Horas depois da fala de Zema no fim de semana, Michelle usou suas redes sociais para afastar qualquer cenário do tipo. Ela lembrou ser filiada ao PL e apontou que um partido não pode ter duas candidaturas majoritárias concorrendo em coligações distintas, barrando na prática qualquer costura imediata entre os dois nomes.
A troca pública de mensagens deixa riscas políticas importantes: além de expor falhas de coordenação na articulação da campanha, o episódio acende alerta sobre a capacidade do pré-candidato de construir alianças com figuras de destaque e respeitar vetos partidários.
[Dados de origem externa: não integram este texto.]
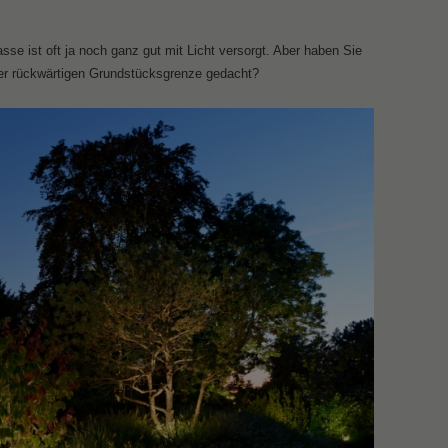
sse ist oft ja noch ganz gut mit Licht versorgt. Aber haben Sie
der rückwärtigen Grundstücksgrenze gedacht?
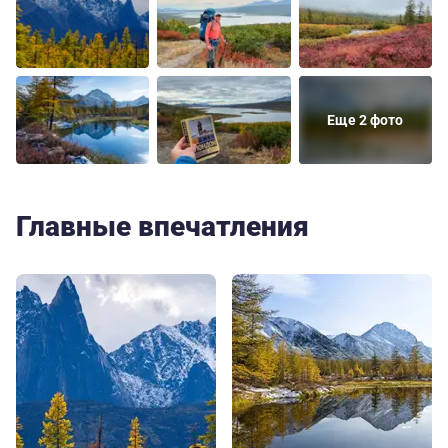
Еще 2 фото
Главные впечатления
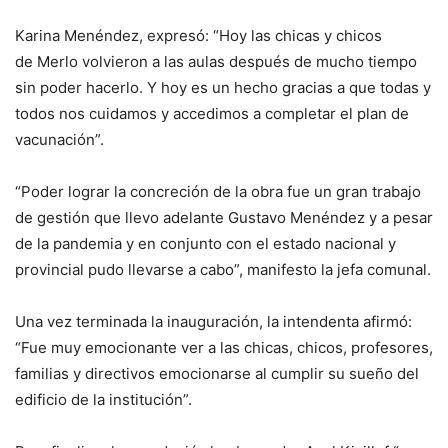
Karina Menéndez, expresó: “Hoy las chicas y chicos
de Merlo volvieron a las aulas después de mucho tiempo
sin poder hacerlo. Y hoy es un hecho gracias a que todas y
todos nos cuidamos y accedimos a completar el plan de
vacunación”.
“Poder lograr la concreción de la obra fue un gran trabajo
de gestión que llevo adelante Gustavo Menéndez y a pesar
de la pandemia y en conjunto con el estado nacional y
provincial pudo llevarse a cabo”, manifesto la jefa comunal.
Una vez terminada la inauguración, la intendenta afirmó:
“Fue muy emocionante ver a las chicas, chicos, profesores,
familias y directivos emocionarse al cumplir su sueño del
edificio de la institución”.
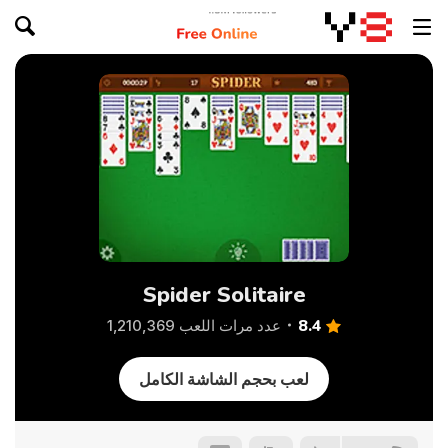
Spider Solitaire
8.4
عدد مرات اللعب 1,210,369
لعب بحجم الشاشة الكامل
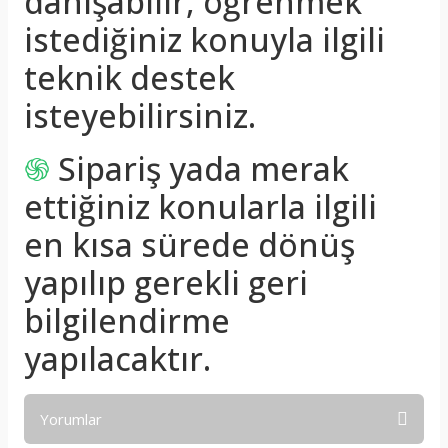
danışabilir, öğrenmek
istediğiniz konuyla ilgili
teknik destek
isteyebilirsiniz.
֍
Sipariş yada merak
ettiğiniz konularla ilgili
en kısa sürede dönüş
yapılıp gerekli geri
bilgilendirme
yapılacaktır.
Yorumlar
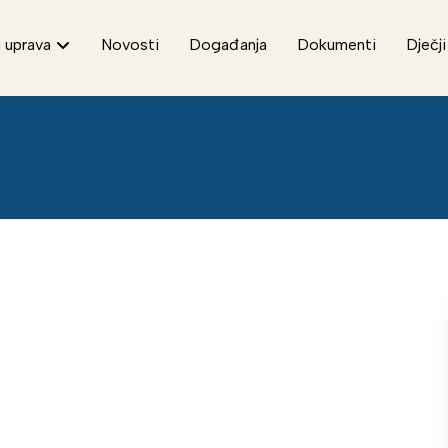
 uprava
Novosti
Događanja
Dokumenti
Dječji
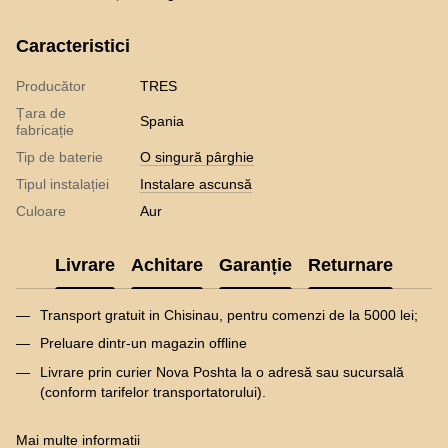
Caracteristici
Producător
TRES
Țara de
Spania
fabricație
Tip de baterie
O singură pârghie
Tipul instalației
Instalare ascunsă
Culoare
Aur
Livrare
Achitare
Garanție
Returnare
Transport gratuit in Chisinau, pentru comenzi de la 5000 lei;
Preluare dintr-un magazin offline
Livrare prin curier Nova Poshta la o adresă sau sucursală
(conform tarifelor transportatorului).
Mai multe informatii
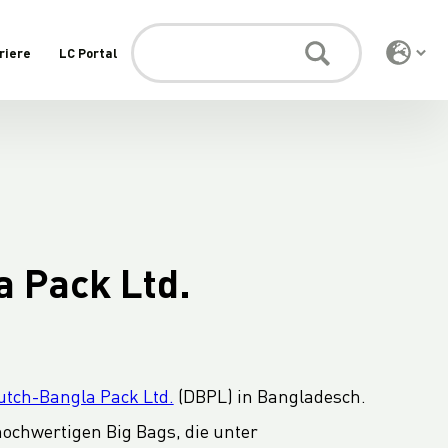
riere
LC Portal
 Pack Ltd.
utch-Bangla Pack Ltd.
(DBPL) in Bangladesch.
hochwertigen Big Bags, die unter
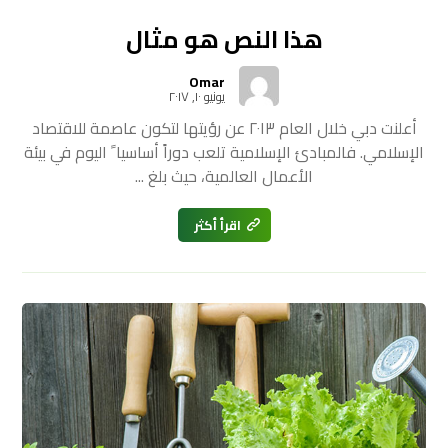
هذا النص هو مثال
Omar
يونيو ١٠, ٢٠١٧
أعلنت دبي خلال العام ٢٠١٣ عن رؤيتها لتكون عاصمة للاقتصاد
الإسلامي. فالمبادئ الإسلامية تلعب دوراً أساسيا ً اليوم في بيئة
الأعمال العالمية، حيث بلغ ...
اقرأ أكثر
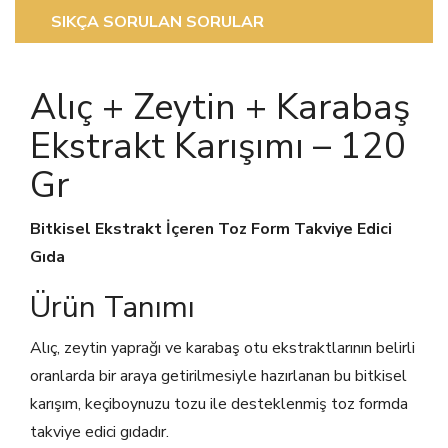
SIKÇA SORULAN SORULAR
Alıç + Zeytin + Karabaş
Ekstrakt Karışımı – 120
Gr
Bitkisel Ekstrakt İçeren Toz Form Takviye Edici
Gıda
Ürün Tanımı
Alıç, zeytin yaprağı ve karabaş otu ekstraktlarının belirli
oranlarda bir araya getirilmesiyle hazırlanan bu bitkisel
karışım, keçiboynuzu tozu ile desteklenmiş toz formda
takviye edici gıdadır.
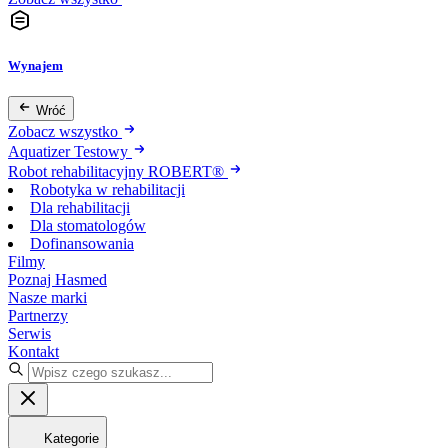
Wynajem
Wróć
Zobacz wszystko
Aquatizer Testowy
Robot rehabilitacyjny ROBERT®
Robotyka w rehabilitacji
Dla rehabilitacji
Dla stomatologów
Dofinansowania
Filmy
Poznaj Hasmed
Nasze marki
Partnerzy
Serwis
Kontakt
Kategorie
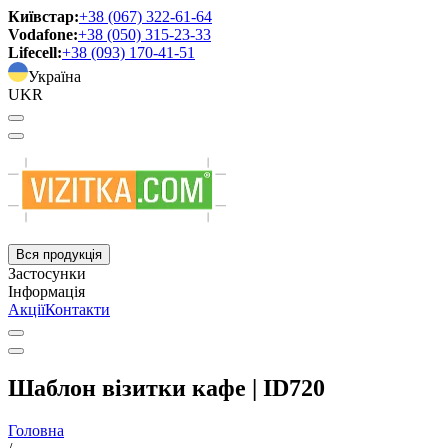
Київстар:
+38 (067) 322-61-64
Vodafone:
+38 (050) 315-23-33
Lifecell:
+38 (093) 170-41-51
Україна
UKR
Вся продукція
Застосунки
Інформація
Акції
Контакти
Шаблон візитки кафе | ID720
Головна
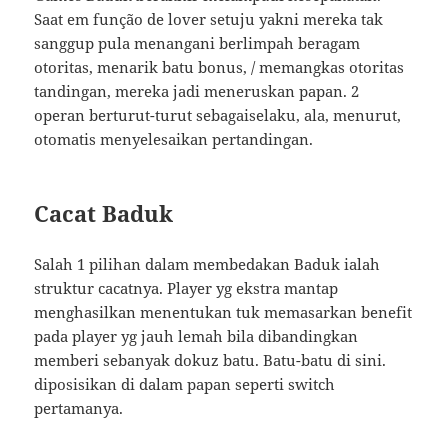
Saat em função de lover setuju yakni mereka tak
sanggup pula menangani berlimpah beragam
otoritas, menarik batu bonus, / memangkas otoritas
tandingan, mereka jadi meneruskan papan. 2
operan berturut-turut sebagaiselaku, ala, menurut,
otomatis menyelesaikan pertandingan.
Cacat Baduk
Salah 1 pilihan dalam membedakan Baduk ialah
struktur cacatnya. Player yg ekstra mantap
menghasilkan menentukan tuk memasarkan benefit
pada player yg jauh lemah bila dibandingkan
memberi sebanyak dokuz batu. Batu-batu di sini.
diposisikan di dalam papan seperti switch
pertamanya.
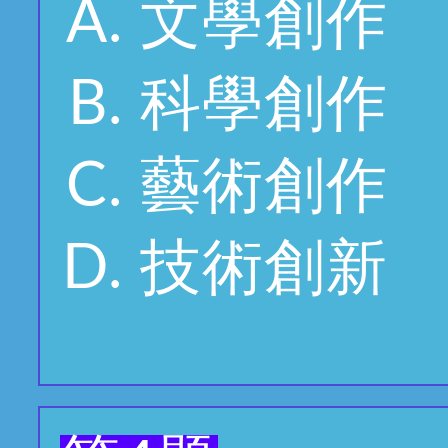
文學創作
科學創作
藝術創作
技術創新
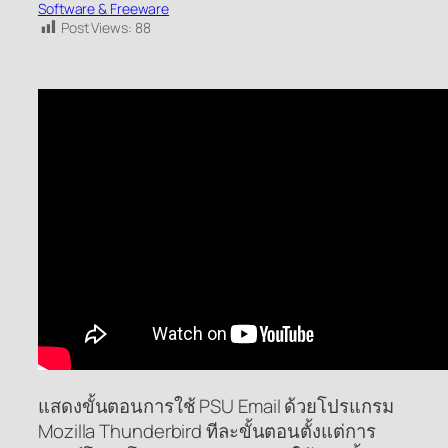
Software & Freeware
Post Views:
88
แสดงขั้นตอนการใช้ PSU Email ด้วยโปรแกรม
Mozilla Thunderbird ทีละขั้นตอนตั้งแต่การ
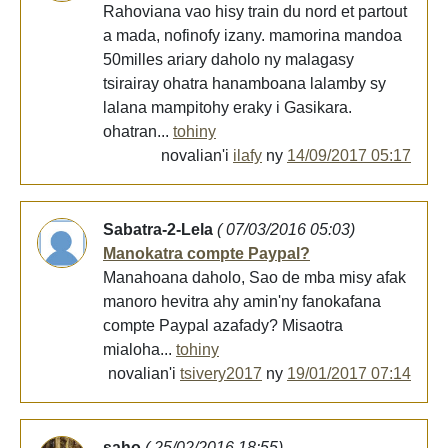
Rahoviana vao hisy train du nord et partout
a mada, nofinofy izany. mamorina mandoa
50milles ariary daholo ny malagasy
tsirairay ohatra hanamboana lalamby sy
lalana mampitohy eraky i Gasikara.
ohatran...
tohiny
novalian'i
ilafy
ny
14/09/2017 05:17
Sabatra-2-Lela
( 07/03/2016 05:03)
Manokatra compte Paypal?
Manahoana daholo, Sao de mba misy afak
manoro hevitra ahy amin'ny fanokafana
compte Paypal azafady? Misaotra
mialoha...
tohiny
novalian'i
tsivery2017
ny
19/01/2017 07:14
saho
( 25/02/2016 18:55)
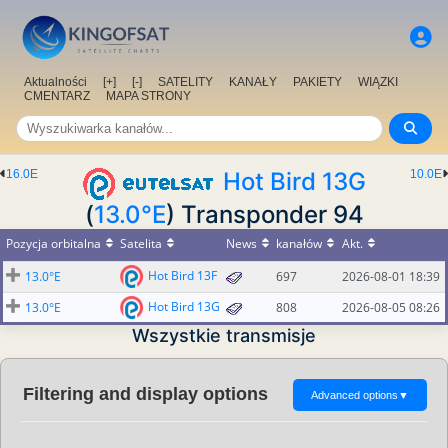
Aktualności
[+]
[-]
SATELITY
KANAŁY
PAKIETY
WIĄZKI
CMENTARZ
MAPA STRONY
16.0E
Hot Bird 13G
10.0E
(
13.0°E
) Transponder 94
Pozycja orbitalna
Satelita
News
kanałów
Akt.
Hot Bird 13F
13.0°E
697
2026-08-01 18:39
Hot Bird 13G
13.0°E
808
2026-08-05 08:26
Wszystkie transmisje
Filtering and display options
Advanced options
▼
Em ano de janela curta para registros, a indefinição amplifica o custo político de mensagens contraditórias.
Zema também aproveitou a entrevista para reafirmar seu programa econômico: defesa de privatizar 'tudo' sem 'vacas sagradas' e proposta de transformar a Petrobras em uma espécie de corporation, com a União como acionista passiva que receba dividendos sem interferência política. Com a convenção do Novo em Brasília marcada para 27 de julho e o prazo final do TSE em 5 de agosto, a campanha terá de decidir rápido a vice e a estratégia de alianças.